The mesh phenomenon has started to gather steam, and big players such as Motorola and Nortel have joined the mesh platform in the past few months. Large Wi-Fi operators like Boingo have also begun tying up with mesh-based service providers.

Standards and regulations: All current mesh offerings are based on proprietary protocols and are not inter-operable with each other. This may hinder faster uptake of the technology because the incompatibilities between proprietary networks will prevent groups of mesh users from communicating with each other directly.

That said, progress has been made towards standardisation by setting up a new IEEE task group in July 2004. This group is working on wireless mesh standards known as IEEE 802.11s. Publication of these standards is estimated to be at least three years away.

When used with Wi-Fi standards, mesh networks do not face any regulatory challenges as the 2.4 GHz band is globally licence-free. As for the 5 GHz frequency band, although it is an unlicenced band in Europe, some countries do not allow its outdoor use.

Security Issues: Since most current implementations of mesh networks are based on Wi-Fi, questions are bound to arise on the security aspect. To counter this, mesh vendors claim they have developed protocols providing built-in security mechanisms like advanced encryption on the backbone link and user authentication. Additionally, work is already in progress to incorporate the IEEE 802.11i security standards into Wi-Fi mesh products.

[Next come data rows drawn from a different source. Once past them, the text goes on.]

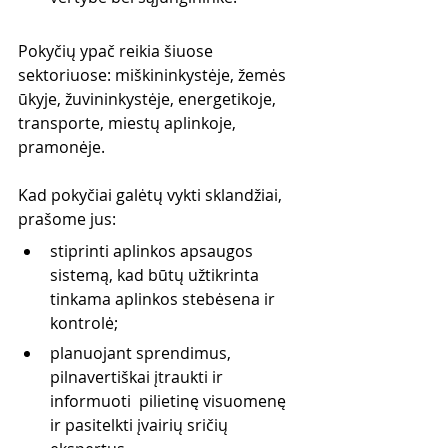
Pokyčių ypač reikia šiuose 
sektoriuose: miškininkystėje, žemės 
ūkyje, žuvininkystėje, energetikoje, 
transporte, miestų aplinkoje, 
pramonėje.
Kad pokyčiai galėtų vykti sklandžiai, 
prašome jus:
stiprinti aplinkos apsaugos 
sistemą, kad būtų užtikrinta 
tinkama aplinkos stebėsena ir 
kontrolė;
planuojant sprendimus, 
pilnavertiškai įtraukti ir 
informuoti  pilietinę visuomenę 
ir pasitelkti įvairių sričių 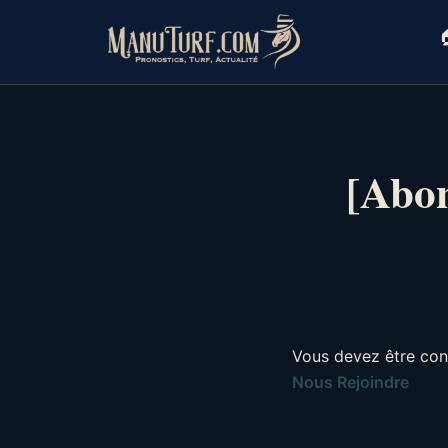
Skip
to

content
[Abon
Vous devez être con
Nous Rejoindre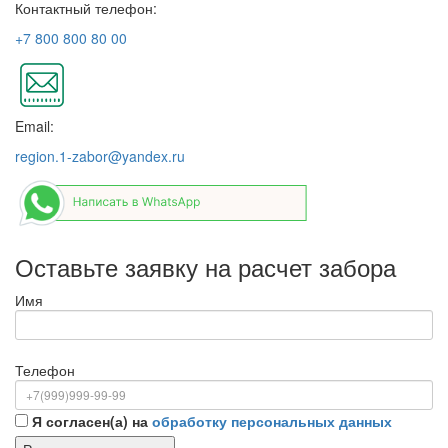
Контактный телефон:
+7 800 800 80 00
Email:
region.1-zabor@yandex.ru
Оставьте заявку на расчет забора
Имя
Телефон
Я согласен(а) на
обработку персональных данных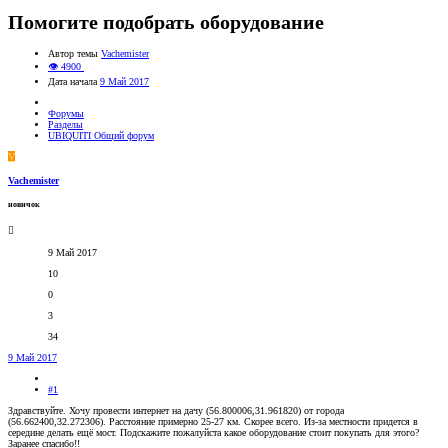
Помогите подобрать оборудование
Автор темы
Vachemister
👁 4900
Дата начала
9 Май 2017
Форумы
Разделы
UBIQUITI Общий форум
V
Vachemister
новичок
9 Май 2017
10
0
3
34
9 Май 2017
#1
Здравствуйте. Хочу провести интернет на дачу (56.800006,31.961820) от города
(56.662400,32.272306). Расстояние примерно 25-27 км. Скорее всего. Из-за местности придется в
середине делать ещё мост. Подскажите пожалуйста какое оборудование стоит покупать для этого?
Заранее спасибо!!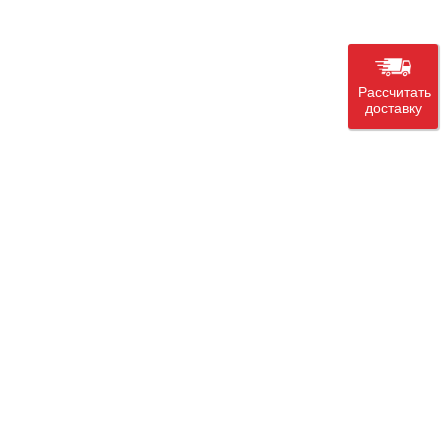
Рассчитать
доставку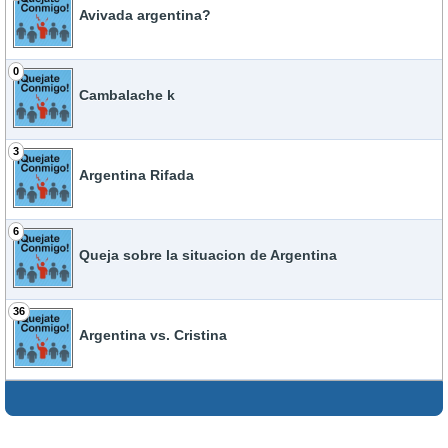
Avivada argentina?
0
Cambalache k
3
Argentina Rifada
6
Queja sobre la situacion de Argentina
36
Argentina vs. Cristina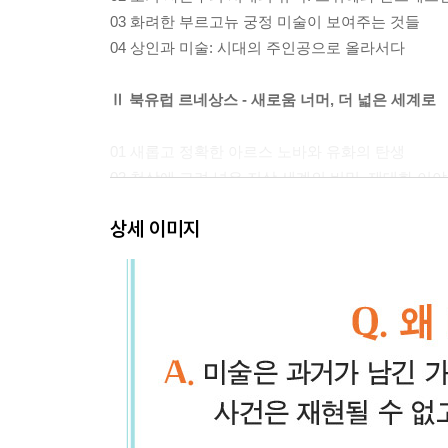
03 화려한 부르고뉴 궁정 미술이 보여주는 것들
04 상인과 미술: 시대의 주인공으로 올라서다
Ⅱ 북유럽 르네상스 - 새로움 너머, 더 넓은 세계로
01 새롭고 정확한 아르스 노바와 유화의 탄생
02 천상에 그려 넣은 지상 세계의 비밀, 제대화 이
03 북유럽 교회 미술 결정판 베스트 5
상세 이미지
04 최초의 유럽 화가, 알브레히트 뒤러
Ⅲ 베네치아 미술 - 또 하나의 르네상스
01 동방과 서방을 잇는 화려한 국제도시
02 캔버스와 색채로 황금시대를 열다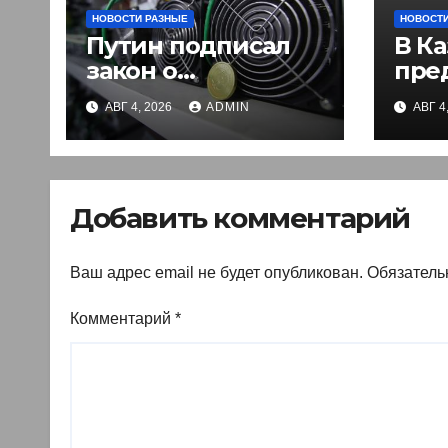
НОВОСТИ РАЗНЫЕ
НОВОСТИ
Путин подписал
В Ка
закон о
пре
легализации
вве
АВГ 4, 2026
ADMIN
АВГ 4
криптовалют в
эле
России. Что нужно
раз
знать
въе
ино
Добавить комментарий
Ваш адрес email не будет опубликован.
Обязатель
Комментарий
*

Technological Stability: A large city-wide mesh network may have its bandwidth choked by too many routing information updates. Similarly, the ability to maintain low latencies over multiple hops is an area of concern. Sustained bandwidth availability with low latencies is a must for providing services like Video on Demand (VoD) and VoIP.

Solutions On Offer

Vendors have come up with innovative solutions to overcome these issues. On offer are multi-radio solutions to provide sustained bandwidth, and software suites to create QoS solutions for applications like VoD and VoIP. However, to date there is no installation large enough to substantiate the claims.

Give It A Couple Of Years

Mesh technology possesses most of the necessary success drivers, and work is continuing to resolve the remaining glitches. As barriers are removed over the next few years, and as the technology evolves, ironing out performance issues, the disruptive potential of mesh networks will grow in scale and scope.

It is possible that 2005 will see niche segment mesh implementations give way to increased deployments of large-scale, city-wide broadband networks. By 2006, based on the performance results of broadband deployments in cities like Taipei and Philadelphia, we can expect the number of greenfield operators to mushroom globally, trying to replicate the success.

The biggest trigger for mass deployment of large scale mesh networks will be the availability of the 802.11s standardisation in 2007 which will bring the true disruptive potential of these networks to fruition.